Task to complete
If a line below includes the string "loňský", copy it.

*** Source material Section Begins ***

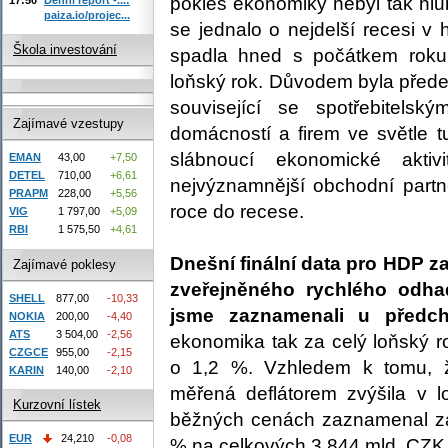
pokles ekonomiky nebyl tak hlu
paiza.io/projec...
se jednalo o nejdelší recesi v 
Škola investování
spadla hned s počátkem roku
loňský rok. Důvodem byla přede
související se spotřebitels
Zajímavé vzestupy
domácností a firem ve světle t
slábnoucí ekonomické akti
EMAN
43,00
+7,50
DETEL
710,00
+6,61
nejvýznamnější obchodní partn
PRAPM
228,00
+5,56
roce do recese.
VIG
1 797,00
+5,09
RBI
1 575,50
+4,61
Dnešní finální data pro HDP za 
Zajímavé poklesy
zveřejněného rychlého odha
SHELL
877,00
-10,33
jsme zaznamenali u předchoz
NOKIA
200,00
-4,40
ATS
3 504,00
-2,56
ekonomika tak za celý loňský r
CZGCE
955,00
-2,15
o 1,2 %. Vzhledem k tomu, 
KARIN
140,00
-2,10
měřená deflátorem zvýšila v
Kurzovní lístek
běžných cenách zaznamenal za 
EUR
24,210
-0,08
% na celkových 3 844 mld. CZK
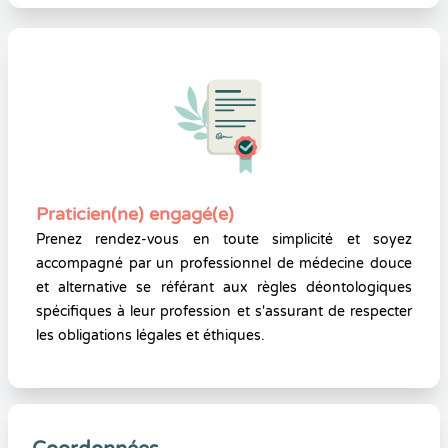
Praticien(ne) engagé(e)
Prenez rendez-vous en toute simplicité et soyez
accompagné par un professionnel de médecine douce
et alternative se référant aux règles déontologiques
spécifiques à leur profession et s'assurant de respecter
les obligations légales et éthiques.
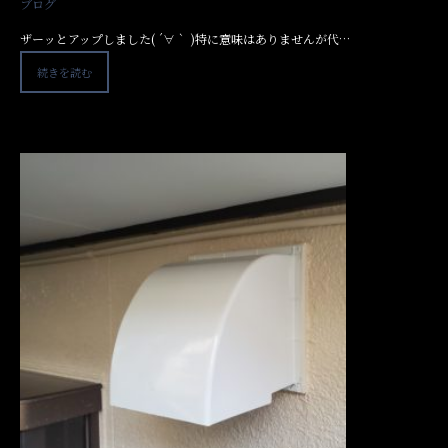
ブログ
ザーッとアップしました( ´∀｀ )特に意味はありませんが代…
続きを読む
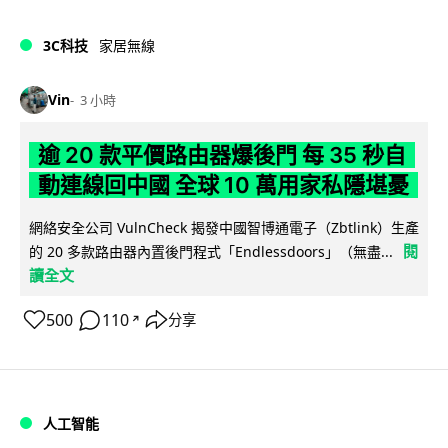
3C科技
家居無線
Vin
3 小時
逾 20 款平價路由器爆後門 每 35 秒自
動連線回中國 全球 10 萬用家私隱堪憂
網絡安全公司 VulnCheck 揭發中國智博通電子（Zbtlink）生產
閱
的 20 多款路由器內置後門程式「Endlessdoors」（無盡...
讀全文
500
110
分享
↗
人工智能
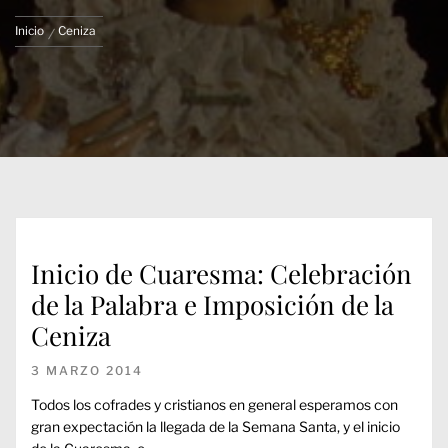
Inicio
Ceniza
Inicio de Cuaresma: Celebración
de la Palabra e Imposición de la
Ceniza
3 MARZO 2014
Todos los cofrades y cristianos en general esperamos con
gran expectación la llegada de la Semana Santa, y el inicio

*** Source material Section Ends ***

Response
loňský rok. Důvodem byla přede
ekonomika tak za celý loňský r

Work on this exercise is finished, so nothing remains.